American actress Gena Rowlands, who is known for roles including in The Notebook and Another Woman, has died at the age of 94.
Rowlands, who was nominated for an Oscar for 1974's A Woman Under the Influence and 1980's Gloria, died at her home in Indian Wells, California.
No cause of death was given, but she had been suffering from Alzheimer's, according to reports.
She quit acting in 2015 after winning four Emmys, two Golden Globes, and earning two Oscar nominations, according to Deadline.
Both A Woman Under the Influence and Gloria were collaborations with her former husband John Cassavetes.
Her Emmys were for The Betty Ford Story, Face of a Stranger, Hysterical Blindness, and The Incredible Mrs Ritchie.
Born in Wisconsin, she moved to New York and stared in the Broadway debut of The Seven Year Itch.
In 1956 she starred in Broadway play Middle of the Night.
In 2015, she was given an honorary Academy Award for her long acting career.
“Working this long?

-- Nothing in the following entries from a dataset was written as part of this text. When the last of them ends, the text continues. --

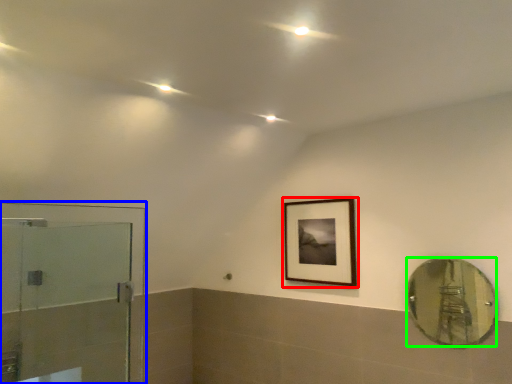 Question: Based on their relative distances, which object is farther from picture frame (highlighted by a red box)? Choose from screen door (highlighted by a blue box) and mirror (highlighted by a green box).

Choices:
 (A) screen door
 (B) mirror

Answer: (A) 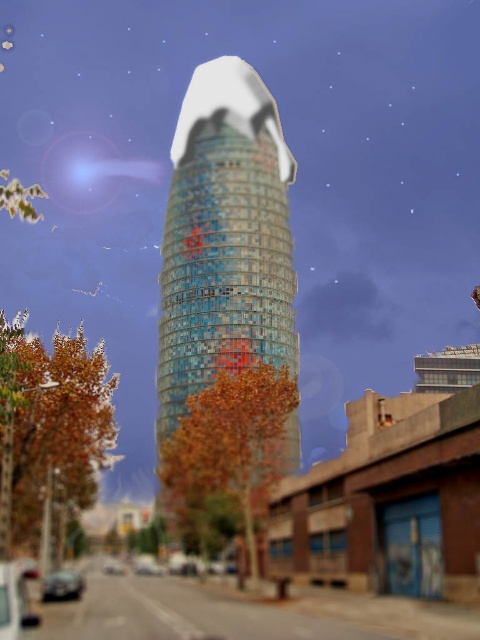 Looking at this image, you are a city planner analyzing the image. You need to determine if the multicolored glass tower at center can be safely constructed in the current street layout. Considering the street width, will the tower fit without encroaching on the shiny silver car at center? Please explain your reasoning.

The multicolored glass tower at center is wider than the shiny silver car at center. Since the tower is wider, it would likely encroach on the space occupied by the shiny silver car at center, making it unsuitable for the current street layout unless adjustments are made to either the tower dimensions or the street design.

You are standing on the street looking at the skyscraper. There are two points marked on the image. Which point, point [75,582] or point [112,570], is closer to you?

Point [75,582] is closer to the camera than point [112,570], so it is closer to you.

You are a pedestrian standing on the sidewalk and see both the shiny metallic car at lower left and the shiny silver car at lower left. Which car is positioned higher relative to the other?

The shiny metallic car at lower left is located above the shiny silver car at lower left, so it is positioned higher. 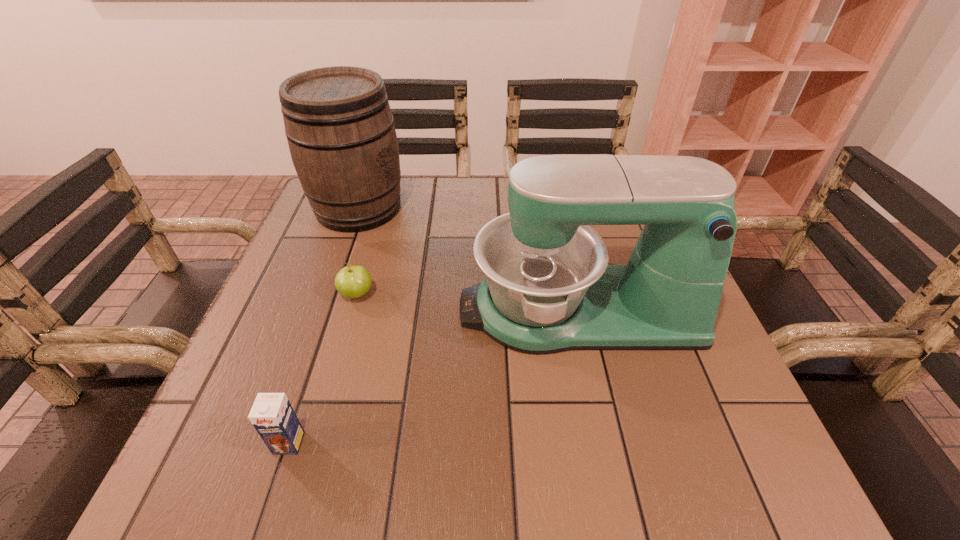 In the image, there is a desktop. Where is `vacant space at the left edge`? The width and height of the screenshot is (960, 540). vacant space at the left edge is located at coordinates (238, 392).

The image size is (960, 540). What are the coordinates of `free space at the right edge of the desktop` in the screenshot? It's located at (660, 400).

Identify the location of vacant space at the near right corner of the desktop. (693, 480).

Image resolution: width=960 pixels, height=540 pixels. What are the coordinates of `free space between the wine bucket and the chocolate milk` in the screenshot? It's located at (324, 325).

Image resolution: width=960 pixels, height=540 pixels. Identify the location of free space between the wine bucket and the rightmost object. (468, 259).

The width and height of the screenshot is (960, 540). What are the coordinates of `empty location between the wine bucket and the apple` in the screenshot? It's located at (358, 251).

The width and height of the screenshot is (960, 540). Identify the location of free space between the nearest object and the farthest object. (324, 325).

At what (x,y) coordinates should I click in order to perform the action: click on vacant region between the rightmost object and the wine bucket. Please return your answer as a coordinate pair (x, y). This screenshot has width=960, height=540. Looking at the image, I should click on (468, 259).

Find the location of a particular element. This screenshot has width=960, height=540. unoccupied position between the wine bucket and the rightmost object is located at coordinates (468, 259).

At what (x,y) coordinates should I click in order to perform the action: click on vacant area between the rightmost object and the wine bucket. Please return your answer as a coordinate pair (x, y). The width and height of the screenshot is (960, 540). Looking at the image, I should click on 468,259. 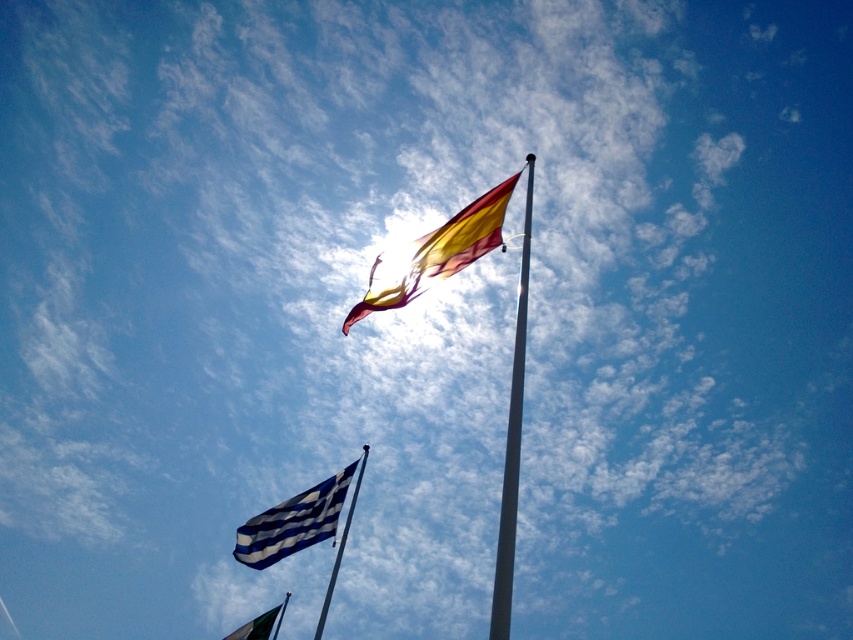 You are standing in the middle of the field looking at the two flagpoles. There are two points marked on the ground in front of you at coordinates point [515,476] and point [352,497]. Which point is closer to you?

Point [515,476] is closer to the camera than point [352,497], so the point [515,476] is closer to you. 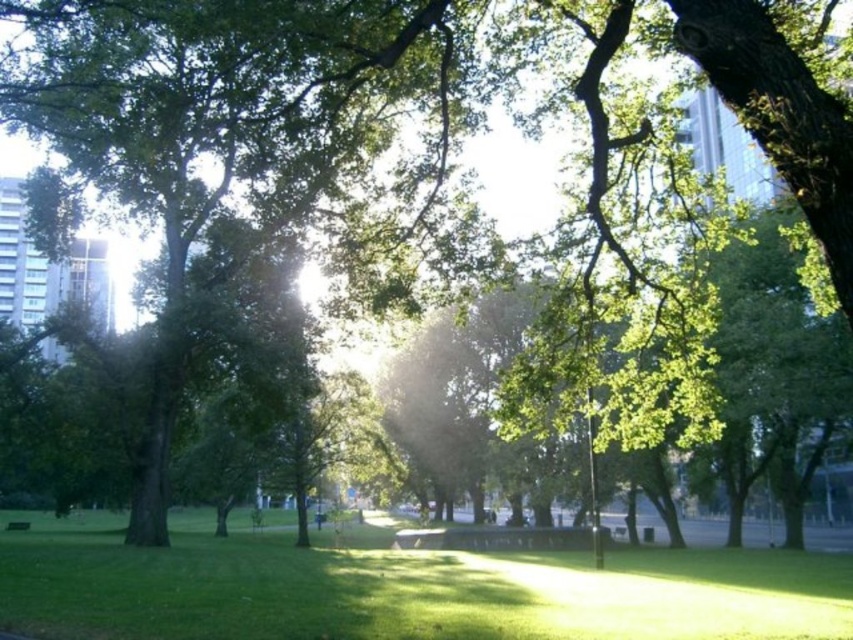 You are standing at the camera position and want to place a small bench between the two points, point (445, 592) and point (10, 525). Which point should the bench be closer to in order to be nearer to the camera?

The bench should be closer to point (445, 592) because it is closer to the camera than point (10, 525). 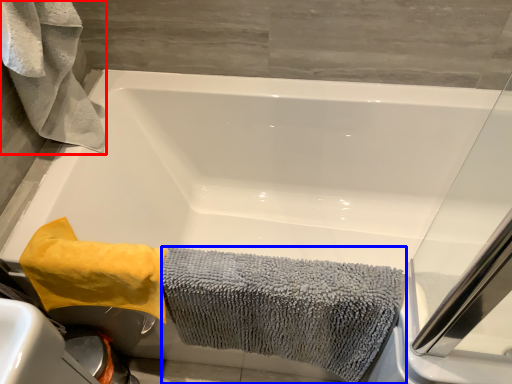 Question: Which of the following is the closest to the observer, bath towel (highlighted by a red box) or bath towel (highlighted by a blue box)?

Choices:
 (A) bath towel
 (B) bath towel

Answer: (A) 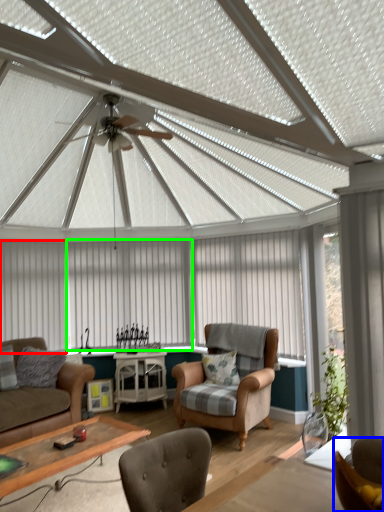 Question: Estimate the real-world distances between objects in this image. Which object is farther from curtain (highlighted by a red box), chair (highlighted by a blue box) or curtain (highlighted by a green box)?

Choices:
 (A) chair
 (B) curtain

Answer: (A) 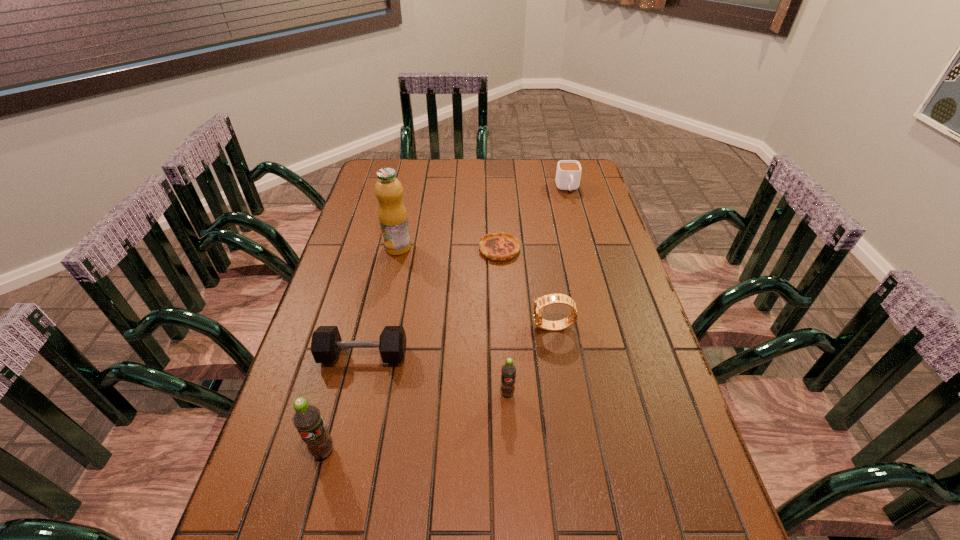 I want to click on empty space between the nearer soda and the farther soda, so coord(416,422).

Identify the location of object that is the sixth closest to the taller soda. (568, 174).

This screenshot has height=540, width=960. What are the coordinates of `object that is the sixth closest to the shorter soda` in the screenshot? It's located at (568, 174).

Locate an element on the screen. The height and width of the screenshot is (540, 960). free space that satisfies the following two spatial constraints: 1. on the face of the sixth object from left to right; 2. on the front label of the farther soda is located at coordinates (564, 393).

Identify the location of vacant space that satisfies the following two spatial constraints: 1. on the side with the handle of the farthest object; 2. on the face of the fourth farthest object. This screenshot has height=540, width=960. click(x=605, y=327).

Where is `free space that satisfies the following two spatial constraints: 1. on the front label of the tallest object; 2. on the right side of the quiche`? Image resolution: width=960 pixels, height=540 pixels. free space that satisfies the following two spatial constraints: 1. on the front label of the tallest object; 2. on the right side of the quiche is located at coordinates (397, 249). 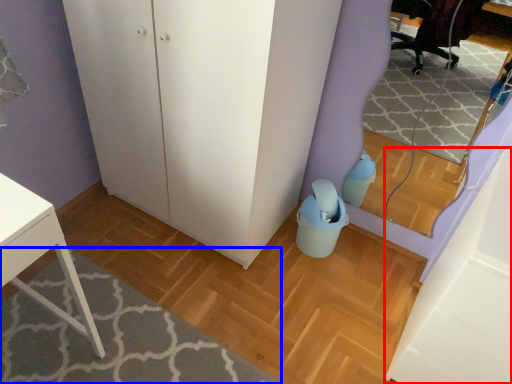 Question: Which object appears closest to the camera in this image, cabinetry (highlighted by a red box) or plain (highlighted by a blue box)?

Choices:
 (A) cabinetry
 (B) plain

Answer: (A) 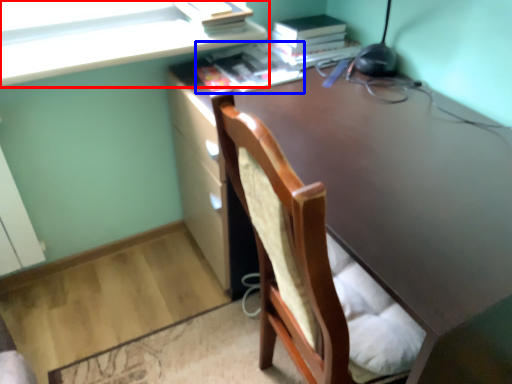 Question: Among these objects, which one is nearest to the camera, cabinetry (highlighted by a red box) or book (highlighted by a blue box)?

Choices:
 (A) cabinetry
 (B) book

Answer: (A) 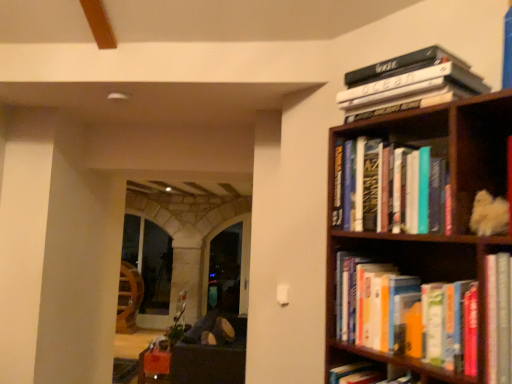 What do you see at coordinates (447, 326) in the screenshot?
I see `hardcover books at right, marked as the 3th book in a top-to-bottom arrangement` at bounding box center [447, 326].

What do you see at coordinates (406, 82) in the screenshot?
I see `hardcover books at upper right, which is counted as the 3th book, starting from the bottom` at bounding box center [406, 82].

Where is `hardcover books at upper right, the 1th book viewed from the top`? hardcover books at upper right, the 1th book viewed from the top is located at coordinates (406, 82).

In order to face transparent glass door at center, should I rotate leftwards or rightwards?

You should rotate left by 4.157 degrees.

Locate an element on the screen. The height and width of the screenshot is (384, 512). dark brown leather couch at lower left is located at coordinates (210, 354).

Does point (510, 305) come closer to viewer compared to point (353, 85)?

Yes, it is.

Can you confirm if hardcover books at right, marked as the 3th book in a top-to-bottom arrangement, is taller than hardcover books at upper right, the 1th book viewed from the top?

Yes.

Is hardcover books at right, marked as the 3th book in a top-to-bottom arrangement, far away from hardcover books at upper right, which is counted as the 3th book, starting from the bottom?

No, hardcover books at right, marked as the 3th book in a top-to-bottom arrangement, is not far away from hardcover books at upper right, which is counted as the 3th book, starting from the bottom.

Can you tell me how much hardcover books at right, marked as the 3th book in a top-to-bottom arrangement, and hardcover books at upper right, the 1th book viewed from the top, differ in facing direction?

hardcover books at right, marked as the 3th book in a top-to-bottom arrangement, and hardcover books at upper right, the 1th book viewed from the top, are facing 3.06 degrees away from each other.

Are transparent glass door at center and hardcover books at right, which is counted as the 1th book, starting from the bottom, far apart?

Yes, transparent glass door at center and hardcover books at right, which is counted as the 1th book, starting from the bottom, are quite far apart.

Considering the sizes of objects transparent glass door at center and hardcover books at right, which is counted as the 1th book, starting from the bottom, in the image provided, who is shorter, transparent glass door at center or hardcover books at right, which is counted as the 1th book, starting from the bottom,?

With less height is hardcover books at right, which is counted as the 1th book, starting from the bottom.

Where is `the 2nd book to the right of the transparent glass door at center, starting your count from the anchor`? This screenshot has height=384, width=512. the 2nd book to the right of the transparent glass door at center, starting your count from the anchor is located at coordinates (447, 326).

Between transparent glass door at center and hardcover books at right, marked as the 3th book in a top-to-bottom arrangement, which one appears on the right side from the viewer's perspective?

hardcover books at right, marked as the 3th book in a top-to-bottom arrangement.

Between hardcover books at right, marked as the 3th book in a top-to-bottom arrangement, and dark brown leather couch at lower left, which one is positioned behind?

dark brown leather couch at lower left is more distant.

Are hardcover books at right, which is counted as the 1th book, starting from the bottom, and dark brown leather couch at lower left making contact?

No, hardcover books at right, which is counted as the 1th book, starting from the bottom, is not touching dark brown leather couch at lower left.

From the image's perspective, between hardcover books at right, marked as the 3th book in a top-to-bottom arrangement, and dark brown leather couch at lower left, which one is located above?

hardcover books at right, marked as the 3th book in a top-to-bottom arrangement.

Is hardcover books at right, marked as the 3th book in a top-to-bottom arrangement, positioned with its back to dark brown leather couch at lower left?

No, hardcover books at right, marked as the 3th book in a top-to-bottom arrangement,'s orientation is not away from dark brown leather couch at lower left.

Is transparent glass door at center wider than hardcover books at upper right, the 1th book viewed from the top?

No.

Is transparent glass door at center positioned with its back to hardcover books at upper right, the 1th book viewed from the top?

No, transparent glass door at center is not facing the opposite direction of hardcover books at upper right, the 1th book viewed from the top.

Between transparent glass door at center and hardcover books at upper right, the 1th book viewed from the top, which one appears on the left side from the viewer's perspective?

From the viewer's perspective, transparent glass door at center appears more on the left side.

From a real-world perspective, count 3rd books upward from the transparent glass door at center and point to it. Please provide its 2D coordinates.

[(406, 82)]

Would you consider hardcover books at upper right, the 2th book ordered from the bottom, to be distant from transparent glass door at center?

Indeed, hardcover books at upper right, the 2th book ordered from the bottom, is not near transparent glass door at center.

Could you tell me if hardcover books at upper right, the 2th book ordered from the bottom, is facing transparent glass door at center?

No, hardcover books at upper right, the 2th book ordered from the bottom, is not oriented towards transparent glass door at center.

From a real-world perspective, between hardcover books at upper right, acting as the second book starting from the top, and transparent glass door at center, who is vertically lower?

From a 3D spatial view, transparent glass door at center is below.

From the image's perspective, starting from the transparent glass door at center, which book is the 2nd one above? Please provide its 2D coordinates.

[(390, 189)]

Can hardcover books at upper right, the 2th book ordered from the bottom, be found inside hardcover books at right, marked as the 3th book in a top-to-bottom arrangement?

No, hardcover books at upper right, the 2th book ordered from the bottom, is not a part of hardcover books at right, marked as the 3th book in a top-to-bottom arrangement.

You are a GUI agent. You are given a task and a screenshot of the screen. Output one action in this format:
    pyautogui.click(x=<x>, y=<y>)
    Task: Click on the book that is below the hardcover books at upper right, acting as the second book starting from the top (from the image's perspective)
    This screenshot has height=384, width=512.
    Given the screenshot: What is the action you would take?
    pyautogui.click(x=447, y=326)

Is hardcover books at right, which is counted as the 1th book, starting from the bottom, not close to hardcover books at upper right, acting as the second book starting from the top?

No, hardcover books at right, which is counted as the 1th book, starting from the bottom, is in close proximity to hardcover books at upper right, acting as the second book starting from the top.

Between hardcover books at right, which is counted as the 1th book, starting from the bottom, and hardcover books at upper right, the 2th book ordered from the bottom, which one appears on the right side from the viewer's perspective?

hardcover books at right, which is counted as the 1th book, starting from the bottom, is more to the right.

Is hardcover books at right, which is counted as the 1th book, starting from the bottom, oriented towards transparent glass door at center?

No, hardcover books at right, which is counted as the 1th book, starting from the bottom, is not turned towards transparent glass door at center.

Is hardcover books at right, which is counted as the 1th book, starting from the bottom, smaller than transparent glass door at center?

Yes, hardcover books at right, which is counted as the 1th book, starting from the bottom, is smaller than transparent glass door at center.

Does hardcover books at right, marked as the 3th book in a top-to-bottom arrangement, appear on the left side of transparent glass door at center?

No, hardcover books at right, marked as the 3th book in a top-to-bottom arrangement, is not to the left of transparent glass door at center.

From the image's perspective, count 2nd books downward from the hardcover books at upper right, the 1th book viewed from the top, and point to it. Please provide its 2D coordinates.

[(447, 326)]

The height and width of the screenshot is (384, 512). I want to click on the 2nd book to the right when counting from the transparent glass door at center, so click(447, 326).

Considering their positions, is dark brown leather couch at lower left positioned further to hardcover books at right, marked as the 3th book in a top-to-bottom arrangement, than transparent glass door at center?

The object further to hardcover books at right, marked as the 3th book in a top-to-bottom arrangement, is transparent glass door at center.

When comparing their distances from dark brown leather couch at lower left, does hardcover books at upper right, which is counted as the 3th book, starting from the bottom, or hardcover books at right, which is counted as the 1th book, starting from the bottom, seem closer?

The object closer to dark brown leather couch at lower left is hardcover books at right, which is counted as the 1th book, starting from the bottom.

When comparing their distances from transparent glass door at center, does dark brown leather couch at lower left or hardcover books at upper right, which is counted as the 3th book, starting from the bottom, seem further?

hardcover books at upper right, which is counted as the 3th book, starting from the bottom, lies further to transparent glass door at center than the other object.

Which object lies further to the anchor point transparent glass door at center, hardcover books at right, which is counted as the 1th book, starting from the bottom, or hardcover books at upper right, the 2th book ordered from the bottom?

hardcover books at right, which is counted as the 1th book, starting from the bottom.

Considering their positions, is dark brown leather couch at lower left positioned further to transparent glass door at center than hardcover books at right, which is counted as the 1th book, starting from the bottom?

hardcover books at right, which is counted as the 1th book, starting from the bottom, is positioned further to the anchor transparent glass door at center.

From the image, which object appears to be nearer to dark brown leather couch at lower left, hardcover books at right, marked as the 3th book in a top-to-bottom arrangement, or hardcover books at upper right, the 1th book viewed from the top?

hardcover books at right, marked as the 3th book in a top-to-bottom arrangement, is closer to dark brown leather couch at lower left.

Looking at the image, which one is located further to hardcover books at right, marked as the 3th book in a top-to-bottom arrangement, transparent glass door at center or dark brown leather couch at lower left?

transparent glass door at center is further to hardcover books at right, marked as the 3th book in a top-to-bottom arrangement.

Estimate the real-world distances between objects in this image. Which object is further from hardcover books at upper right, acting as the second book starting from the top, transparent glass door at center or dark brown leather couch at lower left?

transparent glass door at center.

At what (x,y) coordinates should I click in order to perform the action: click on furniture positioned between hardcover books at right, which is counted as the 1th book, starting from the bottom, and transparent glass door at center from near to far. Please return your answer as a coordinate pair (x, y). The image size is (512, 384). Looking at the image, I should click on (210, 354).

At what (x,y) coordinates should I click in order to perform the action: click on book between hardcover books at upper right, the 2th book ordered from the bottom, and transparent glass door at center, along the z-axis. Please return your answer as a coordinate pair (x, y). The image size is (512, 384). Looking at the image, I should click on (406, 82).

Locate an element on the screen. This screenshot has width=512, height=384. furniture between hardcover books at upper right, the 2th book ordered from the bottom, and transparent glass door at center, along the z-axis is located at coordinates (210, 354).

The width and height of the screenshot is (512, 384). Identify the location of book between hardcover books at upper right, acting as the second book starting from the top, and dark brown leather couch at lower left, along the z-axis. (406, 82).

I didn’t even think I’d be living this long,” she recently told Variety.
She also starred in films Faces, Opening Night, Unhook the Stars, Yellow and Broken English, Hope Floats, Tempest, The Brink's Job, Tony Rome and The Neon Bible.
The Notebook was directed in 2004 by her son Nick Cassavetes, who recently spoke to Entertainment Weekly about how his mother played a character suffering from dementia.
"We spent a lot of time talking about Alzheimer’s and wanting to be authentic with it, and now, for the last five years, she’s had Alzheimer’s,” he said.
"She’s in full dementia. And it’s so crazy — we lived it, she acted it, and now it’s on us.”